The second balancer weight 31 has the same shape as the first balancer weight 10 and is fixed to the outer peripheral portion of the other end 9b of the balancer shaft 9 . The second balancer weight 31 is formed in the shape of a fan whose diameter is expanded while being radially deviated 180 degrees from the first balancer weight 10 about the rotation axis of the balancer shaft 9 . The second balancer weight 31 is screwed into a threaded hole (not shown) in the axial end face 9e of the balancer shaft 9 on the other end 9b side by means of a bolt 33 via a weight through hole 31a penetrating in the thickness direction thereof. It is attached and fixed to the balancer shaft 9 by .

The bearing housing 16 is made of a metal material, such as iron, which has a larger unit volume weight (weight per unit volume) than the balancer housing 8 made of aluminum. Note that the bearing housing 16 may be made of cast iron.
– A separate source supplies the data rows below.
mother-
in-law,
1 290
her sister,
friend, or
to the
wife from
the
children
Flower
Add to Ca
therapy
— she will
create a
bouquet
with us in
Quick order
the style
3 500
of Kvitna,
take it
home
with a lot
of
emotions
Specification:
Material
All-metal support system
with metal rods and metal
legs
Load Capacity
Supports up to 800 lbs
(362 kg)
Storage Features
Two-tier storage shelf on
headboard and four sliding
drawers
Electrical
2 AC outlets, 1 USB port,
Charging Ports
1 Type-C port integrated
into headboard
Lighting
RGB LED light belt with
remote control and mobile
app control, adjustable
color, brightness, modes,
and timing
The bearing housing 16 supports the oil pump shaft 11 of the oil pump 7 and covers the entire circumference with respect to the rotation axis of the oil pump shaft 11 parallel to the rotation axis of the balancer shaft 9 in the circumferential direction with respect to the rotation axis of the oil pump shaft 11 . It protrudes in a rectangular shape toward the balancer housing 8 from the mating surface 16a of the bearing housing 16 which is joined to the covering shaft support portion 16g, the base portion mating surface 17d and the projecting portion mating surface 18a, and is fitted into the recessed portion 17e of the balancer housing 8. It has a convex portion 16h and a pair of attachment portions 16b and 16c that protrude outward from both sides of the shaft support portion 16g and serve for attachment to the base portion matching surface 17d and the projecting portion matching surface 18a. It should be noted that the shaft support portion 16g does not need to be covered entirely by the bearing housing 16 in the circumferential direction, and the bearing housing 16 and a member formed separately from the bearing housing 16 according to the layout. A part or the whole of the shaft support portion 16g may be covered with a cap member or the like.
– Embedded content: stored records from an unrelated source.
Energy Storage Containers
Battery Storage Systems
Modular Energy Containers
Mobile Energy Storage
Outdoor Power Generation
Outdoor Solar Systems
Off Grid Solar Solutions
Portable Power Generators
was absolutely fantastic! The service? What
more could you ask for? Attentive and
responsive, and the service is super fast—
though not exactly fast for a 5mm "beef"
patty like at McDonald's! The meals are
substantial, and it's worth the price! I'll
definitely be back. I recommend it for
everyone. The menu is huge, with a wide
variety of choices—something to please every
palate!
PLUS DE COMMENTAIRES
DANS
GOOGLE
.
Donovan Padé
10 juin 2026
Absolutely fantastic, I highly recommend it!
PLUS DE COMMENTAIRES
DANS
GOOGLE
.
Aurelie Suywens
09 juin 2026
A first balancer bearing portion 16f that rotatably supports the first journal portion 26 of the balancer shaft 9 between the first balancer weight 10 and the balancer gear 30 is located between the shaft support portion 16g and the convex portion 16h. It is formed through the balancer shaft 9 in the rotational axis direction. That is, the first balancer bearing portion 16 f covers the entire circumference of the first journal portion 26 of the balancer shaft 9 in the circumferential direction with respect to the rotation axis of the balancer shaft 9 . It should be noted that the first balancer bearing portion 16f does not need to be entirely covered in the circumferential direction by the bearing housing 16, and can be formed separately from the bearing housing 16 according to the layout. A part or the whole of the first balancer bearing portion 16f may be covered with a cap member or the like.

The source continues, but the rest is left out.